Collected data:
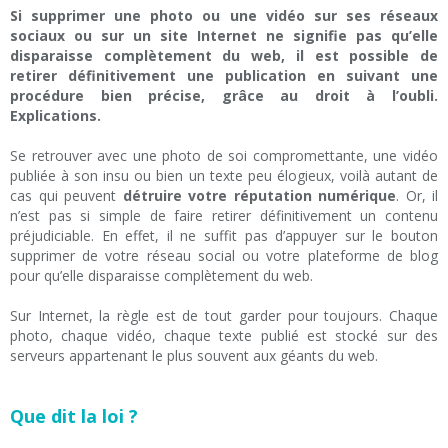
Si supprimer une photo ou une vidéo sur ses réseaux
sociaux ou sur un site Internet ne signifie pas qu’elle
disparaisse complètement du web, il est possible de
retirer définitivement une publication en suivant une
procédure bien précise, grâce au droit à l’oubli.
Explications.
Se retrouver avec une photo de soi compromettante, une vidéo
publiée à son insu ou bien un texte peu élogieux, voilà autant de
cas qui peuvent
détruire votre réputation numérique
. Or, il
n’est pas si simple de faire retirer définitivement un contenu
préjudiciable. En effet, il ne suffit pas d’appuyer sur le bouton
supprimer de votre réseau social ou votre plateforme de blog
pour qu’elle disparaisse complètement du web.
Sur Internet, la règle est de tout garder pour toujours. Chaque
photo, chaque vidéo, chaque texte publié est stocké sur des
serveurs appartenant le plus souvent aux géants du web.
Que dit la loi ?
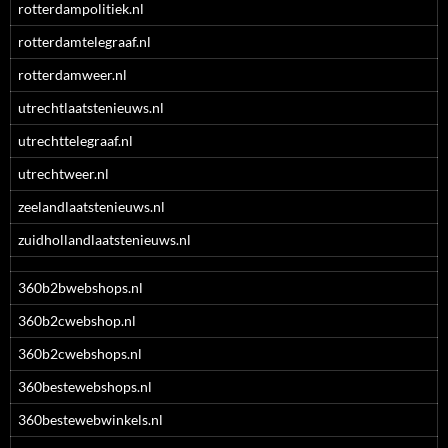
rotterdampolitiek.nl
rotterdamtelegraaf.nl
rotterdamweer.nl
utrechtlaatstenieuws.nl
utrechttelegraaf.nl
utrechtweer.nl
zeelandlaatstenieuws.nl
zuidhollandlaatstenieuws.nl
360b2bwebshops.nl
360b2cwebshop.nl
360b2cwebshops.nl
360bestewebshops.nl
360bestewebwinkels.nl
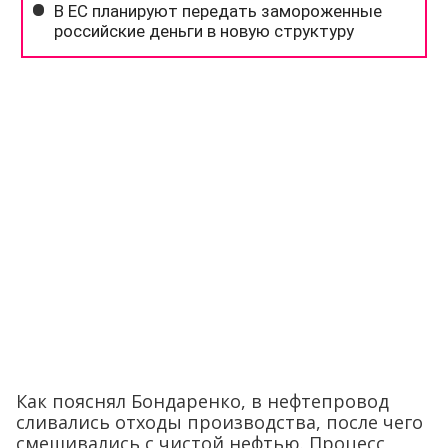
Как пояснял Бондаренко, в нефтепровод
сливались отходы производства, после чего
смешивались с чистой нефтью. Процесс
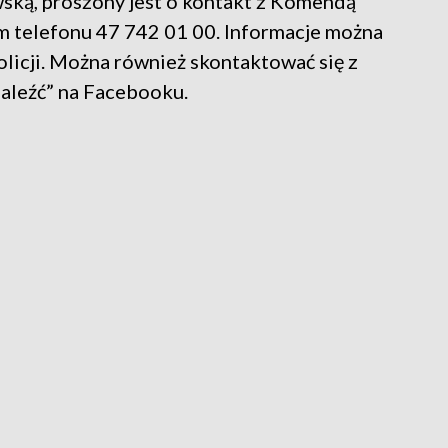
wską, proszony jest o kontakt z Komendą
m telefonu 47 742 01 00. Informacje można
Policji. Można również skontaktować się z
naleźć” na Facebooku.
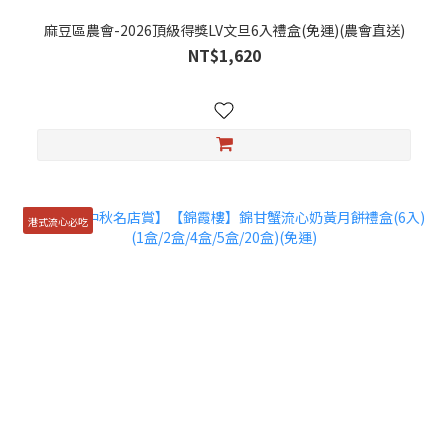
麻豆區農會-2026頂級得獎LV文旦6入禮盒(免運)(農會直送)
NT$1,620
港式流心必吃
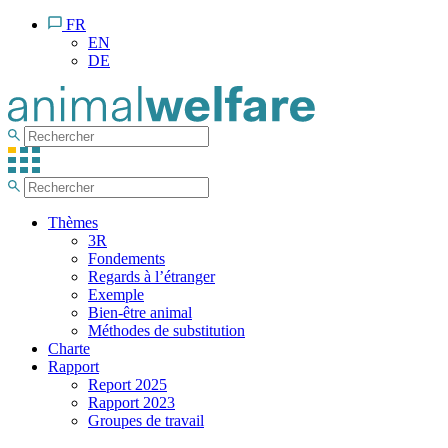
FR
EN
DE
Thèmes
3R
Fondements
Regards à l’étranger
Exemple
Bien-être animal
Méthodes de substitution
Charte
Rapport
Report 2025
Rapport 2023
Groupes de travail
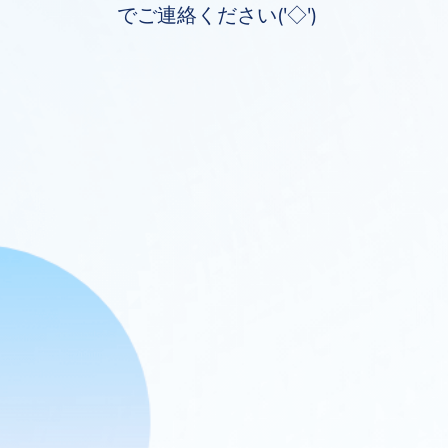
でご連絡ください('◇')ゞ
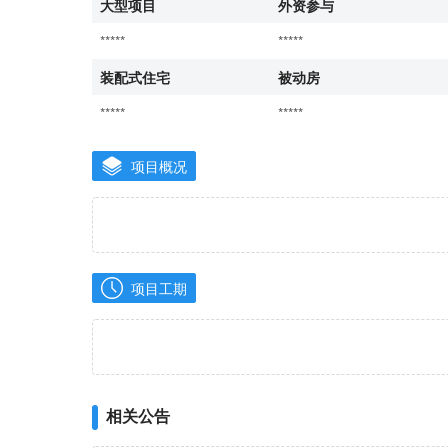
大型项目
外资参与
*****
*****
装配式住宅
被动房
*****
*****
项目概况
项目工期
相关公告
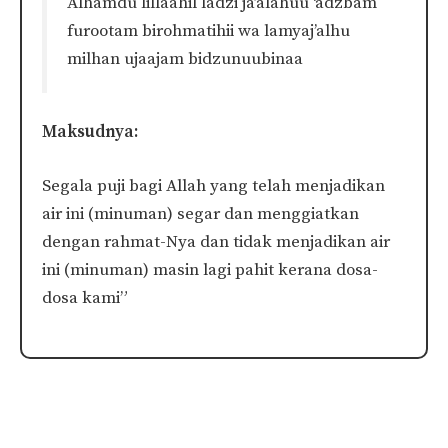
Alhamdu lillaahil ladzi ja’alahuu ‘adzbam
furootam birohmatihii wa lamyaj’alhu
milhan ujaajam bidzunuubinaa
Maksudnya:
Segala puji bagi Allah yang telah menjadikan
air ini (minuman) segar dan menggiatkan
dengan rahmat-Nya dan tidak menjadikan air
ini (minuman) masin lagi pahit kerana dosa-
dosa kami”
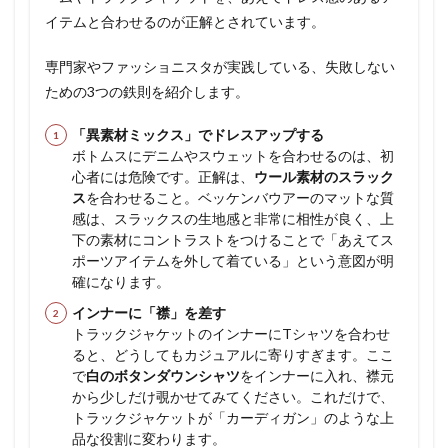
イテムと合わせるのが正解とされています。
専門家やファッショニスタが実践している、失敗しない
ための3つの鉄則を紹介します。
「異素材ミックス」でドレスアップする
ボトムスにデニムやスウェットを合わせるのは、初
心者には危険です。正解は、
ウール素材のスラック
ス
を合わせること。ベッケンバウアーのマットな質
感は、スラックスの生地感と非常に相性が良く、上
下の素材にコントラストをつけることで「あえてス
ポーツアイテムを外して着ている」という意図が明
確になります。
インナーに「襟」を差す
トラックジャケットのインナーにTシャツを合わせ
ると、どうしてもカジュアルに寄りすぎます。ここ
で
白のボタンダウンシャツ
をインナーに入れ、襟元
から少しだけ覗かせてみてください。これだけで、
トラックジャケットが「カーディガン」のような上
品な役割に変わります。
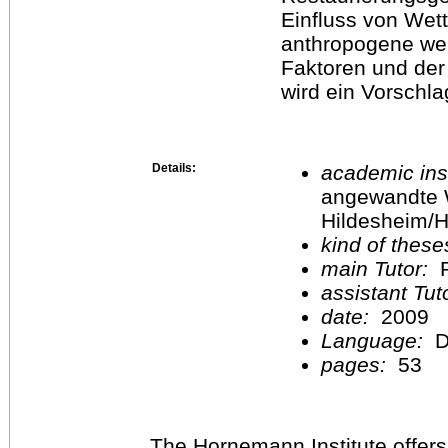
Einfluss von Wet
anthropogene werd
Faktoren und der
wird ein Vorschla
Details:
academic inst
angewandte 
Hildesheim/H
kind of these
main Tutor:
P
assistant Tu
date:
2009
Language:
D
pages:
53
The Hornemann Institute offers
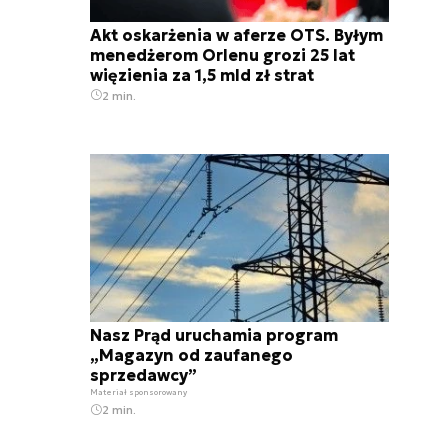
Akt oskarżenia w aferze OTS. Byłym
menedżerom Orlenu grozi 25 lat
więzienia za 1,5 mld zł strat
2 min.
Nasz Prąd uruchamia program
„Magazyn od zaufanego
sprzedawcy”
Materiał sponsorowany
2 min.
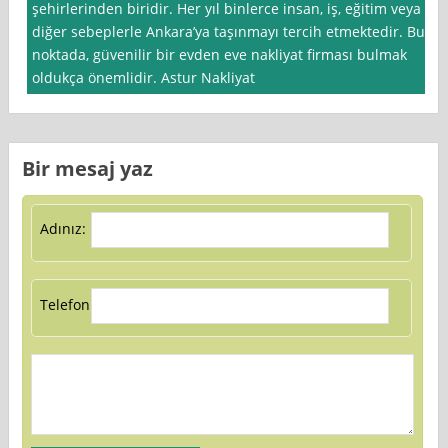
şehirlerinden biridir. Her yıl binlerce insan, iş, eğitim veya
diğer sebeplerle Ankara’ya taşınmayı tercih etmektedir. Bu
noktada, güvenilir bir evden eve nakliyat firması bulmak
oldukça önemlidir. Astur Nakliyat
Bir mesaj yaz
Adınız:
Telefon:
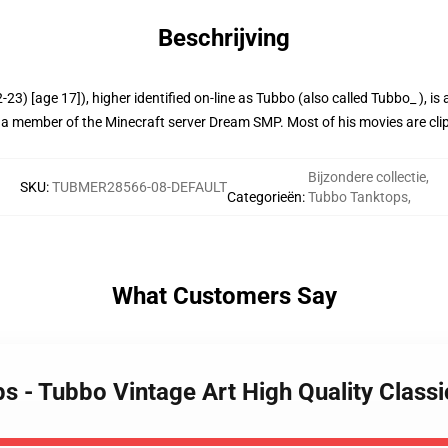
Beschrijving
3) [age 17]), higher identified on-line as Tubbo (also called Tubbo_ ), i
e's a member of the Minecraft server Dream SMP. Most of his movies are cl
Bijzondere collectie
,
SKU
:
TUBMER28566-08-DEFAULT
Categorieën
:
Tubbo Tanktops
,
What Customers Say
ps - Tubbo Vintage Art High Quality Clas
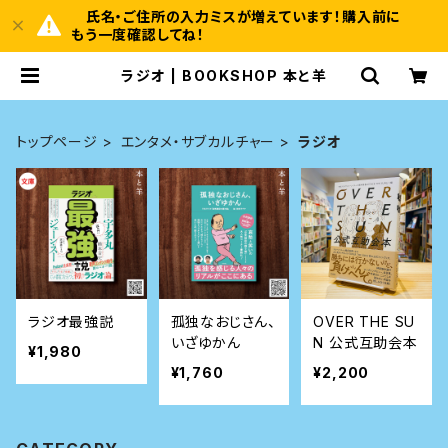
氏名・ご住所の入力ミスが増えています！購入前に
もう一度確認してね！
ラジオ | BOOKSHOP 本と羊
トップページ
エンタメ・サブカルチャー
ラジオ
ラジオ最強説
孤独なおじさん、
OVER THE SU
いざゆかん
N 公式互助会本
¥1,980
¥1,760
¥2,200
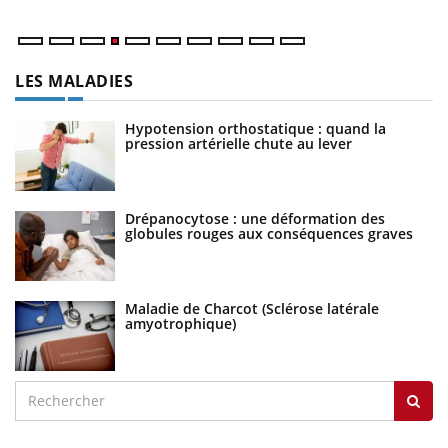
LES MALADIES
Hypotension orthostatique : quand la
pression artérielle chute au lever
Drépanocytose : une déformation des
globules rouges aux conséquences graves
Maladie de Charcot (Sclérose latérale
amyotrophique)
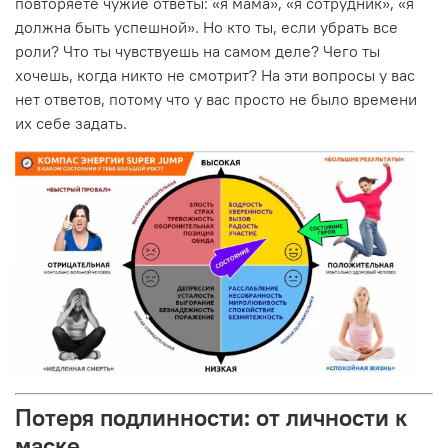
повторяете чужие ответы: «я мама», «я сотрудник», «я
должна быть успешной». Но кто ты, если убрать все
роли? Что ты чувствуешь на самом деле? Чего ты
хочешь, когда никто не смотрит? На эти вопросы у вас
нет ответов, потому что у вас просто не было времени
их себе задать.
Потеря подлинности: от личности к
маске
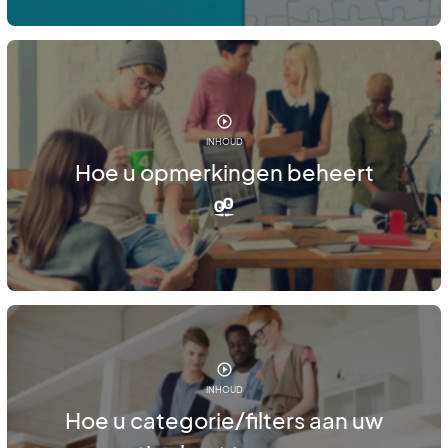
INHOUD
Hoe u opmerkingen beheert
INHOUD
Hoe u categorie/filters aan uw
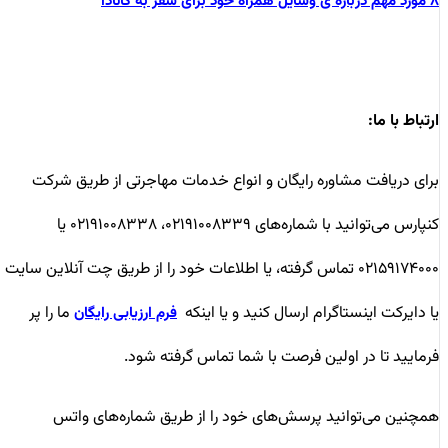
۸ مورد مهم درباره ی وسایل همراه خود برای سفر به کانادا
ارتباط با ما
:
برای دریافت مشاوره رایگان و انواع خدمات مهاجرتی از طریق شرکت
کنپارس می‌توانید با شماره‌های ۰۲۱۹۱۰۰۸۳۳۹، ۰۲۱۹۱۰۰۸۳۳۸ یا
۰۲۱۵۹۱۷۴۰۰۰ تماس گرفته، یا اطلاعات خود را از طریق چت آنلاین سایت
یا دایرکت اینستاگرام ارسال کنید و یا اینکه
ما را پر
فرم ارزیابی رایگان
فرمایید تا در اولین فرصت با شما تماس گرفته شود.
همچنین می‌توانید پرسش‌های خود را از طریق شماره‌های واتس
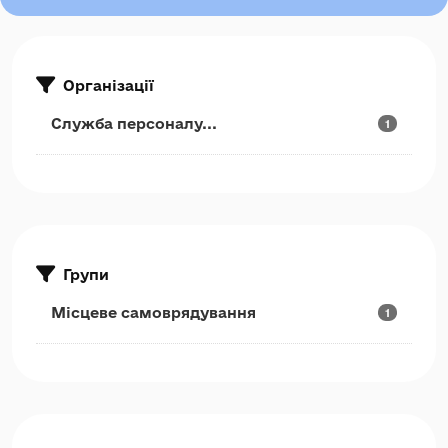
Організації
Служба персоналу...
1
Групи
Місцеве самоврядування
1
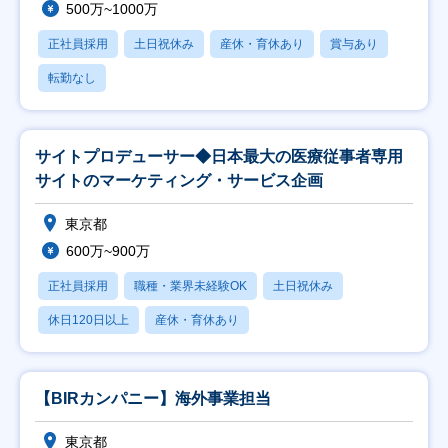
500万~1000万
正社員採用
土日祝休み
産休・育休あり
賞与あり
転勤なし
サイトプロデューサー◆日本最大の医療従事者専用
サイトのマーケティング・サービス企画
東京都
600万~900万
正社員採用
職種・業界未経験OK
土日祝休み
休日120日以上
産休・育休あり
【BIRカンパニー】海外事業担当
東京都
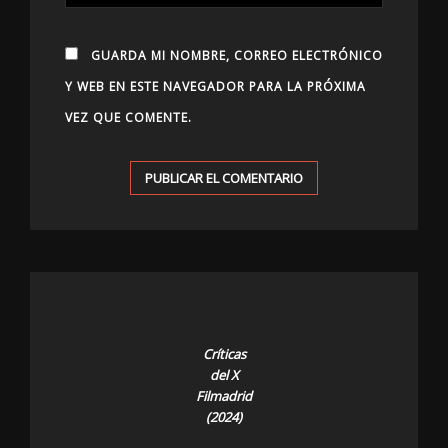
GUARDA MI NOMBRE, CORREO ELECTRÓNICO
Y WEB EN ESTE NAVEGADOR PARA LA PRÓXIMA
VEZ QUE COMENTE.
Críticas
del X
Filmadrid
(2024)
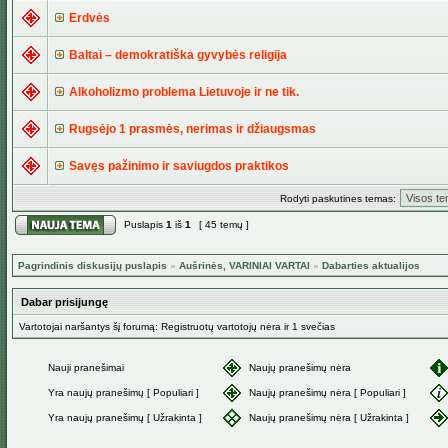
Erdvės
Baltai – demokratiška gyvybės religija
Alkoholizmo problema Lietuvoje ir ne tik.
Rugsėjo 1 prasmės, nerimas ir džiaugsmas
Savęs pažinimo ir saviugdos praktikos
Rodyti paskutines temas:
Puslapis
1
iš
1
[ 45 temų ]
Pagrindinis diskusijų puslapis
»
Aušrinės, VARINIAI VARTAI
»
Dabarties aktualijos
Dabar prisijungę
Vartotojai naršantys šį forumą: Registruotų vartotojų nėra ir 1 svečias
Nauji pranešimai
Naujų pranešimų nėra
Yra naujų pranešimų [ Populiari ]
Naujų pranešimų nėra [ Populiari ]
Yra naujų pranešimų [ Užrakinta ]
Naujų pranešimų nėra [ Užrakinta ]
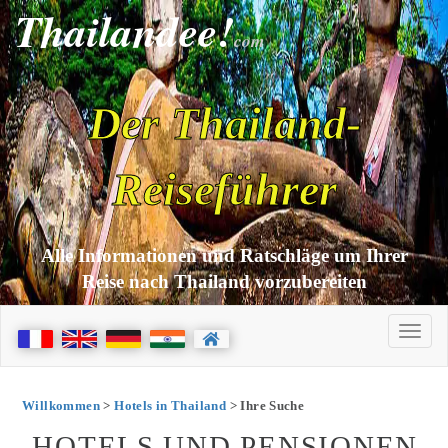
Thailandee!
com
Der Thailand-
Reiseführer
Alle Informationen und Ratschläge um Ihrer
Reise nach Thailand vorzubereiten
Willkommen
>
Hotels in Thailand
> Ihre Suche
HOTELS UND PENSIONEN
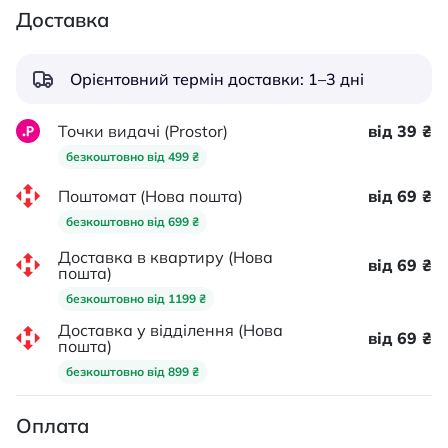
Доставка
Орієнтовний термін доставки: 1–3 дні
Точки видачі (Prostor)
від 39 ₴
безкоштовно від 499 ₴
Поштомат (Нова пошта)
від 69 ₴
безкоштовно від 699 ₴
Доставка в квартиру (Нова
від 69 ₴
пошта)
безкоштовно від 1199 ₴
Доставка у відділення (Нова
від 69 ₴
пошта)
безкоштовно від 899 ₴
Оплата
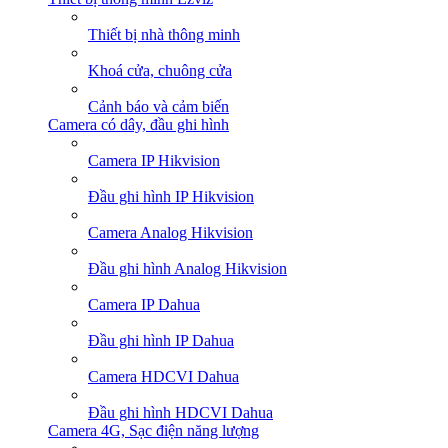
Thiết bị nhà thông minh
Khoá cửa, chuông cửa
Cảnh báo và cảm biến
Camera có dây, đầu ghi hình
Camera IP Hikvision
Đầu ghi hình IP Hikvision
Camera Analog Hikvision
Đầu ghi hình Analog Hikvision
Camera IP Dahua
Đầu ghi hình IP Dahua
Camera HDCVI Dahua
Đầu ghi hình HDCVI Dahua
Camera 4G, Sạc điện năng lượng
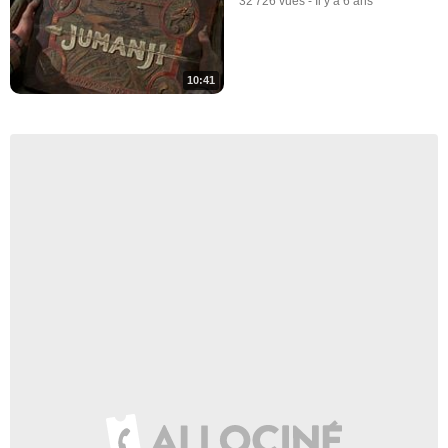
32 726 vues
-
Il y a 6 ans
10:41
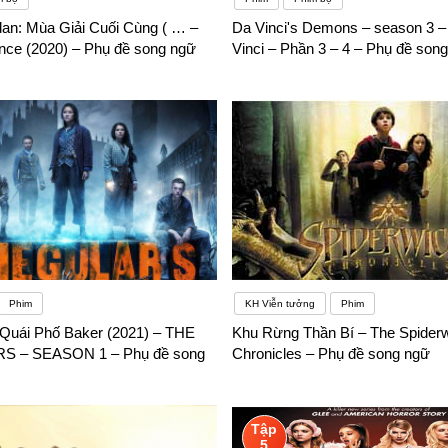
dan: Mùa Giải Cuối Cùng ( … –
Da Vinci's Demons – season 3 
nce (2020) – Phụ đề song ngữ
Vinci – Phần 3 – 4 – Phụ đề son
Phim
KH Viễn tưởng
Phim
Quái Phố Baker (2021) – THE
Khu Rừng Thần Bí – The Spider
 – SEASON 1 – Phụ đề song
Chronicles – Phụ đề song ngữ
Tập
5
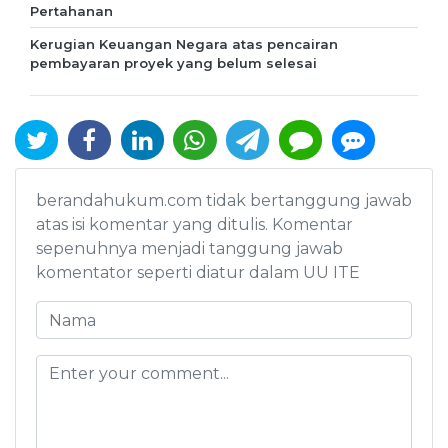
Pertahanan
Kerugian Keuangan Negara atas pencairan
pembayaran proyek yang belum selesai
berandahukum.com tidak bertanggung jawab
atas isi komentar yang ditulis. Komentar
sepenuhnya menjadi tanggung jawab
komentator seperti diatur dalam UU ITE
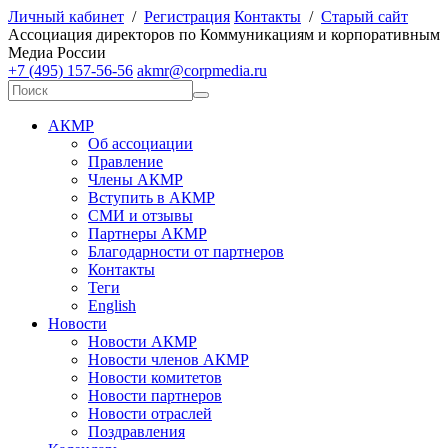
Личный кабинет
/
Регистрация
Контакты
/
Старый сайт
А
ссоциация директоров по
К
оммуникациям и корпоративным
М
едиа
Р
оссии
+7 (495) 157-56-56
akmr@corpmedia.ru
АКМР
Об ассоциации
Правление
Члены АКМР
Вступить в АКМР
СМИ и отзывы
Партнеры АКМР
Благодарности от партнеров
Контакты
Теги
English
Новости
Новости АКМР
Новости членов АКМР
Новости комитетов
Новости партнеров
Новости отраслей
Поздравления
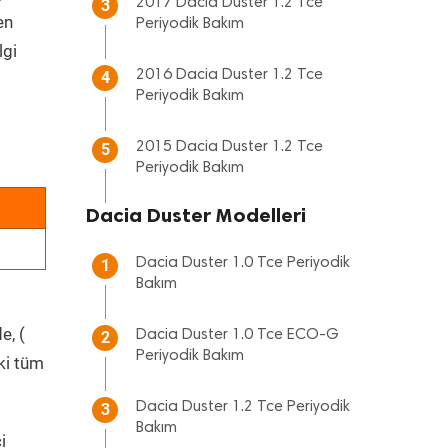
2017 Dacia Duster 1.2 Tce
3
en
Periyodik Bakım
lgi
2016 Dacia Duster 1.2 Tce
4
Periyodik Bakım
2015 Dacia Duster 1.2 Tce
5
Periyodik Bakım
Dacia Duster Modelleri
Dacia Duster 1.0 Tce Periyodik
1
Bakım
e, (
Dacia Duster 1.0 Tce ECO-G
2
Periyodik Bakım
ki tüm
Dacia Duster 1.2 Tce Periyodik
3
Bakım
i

EXERCISE GOAL:
Look through the records and gather each line with the word "nėra".

ANSWER SECTION:
Vartotojai naršantys šį forumą: Registruotų vartotojų nėra ir 1 svečias
Naujų pranešimų nėra
Naujų pranešimų nėra [ Populiari ]
Naujų pranešimų nėra [ Užrakinta ]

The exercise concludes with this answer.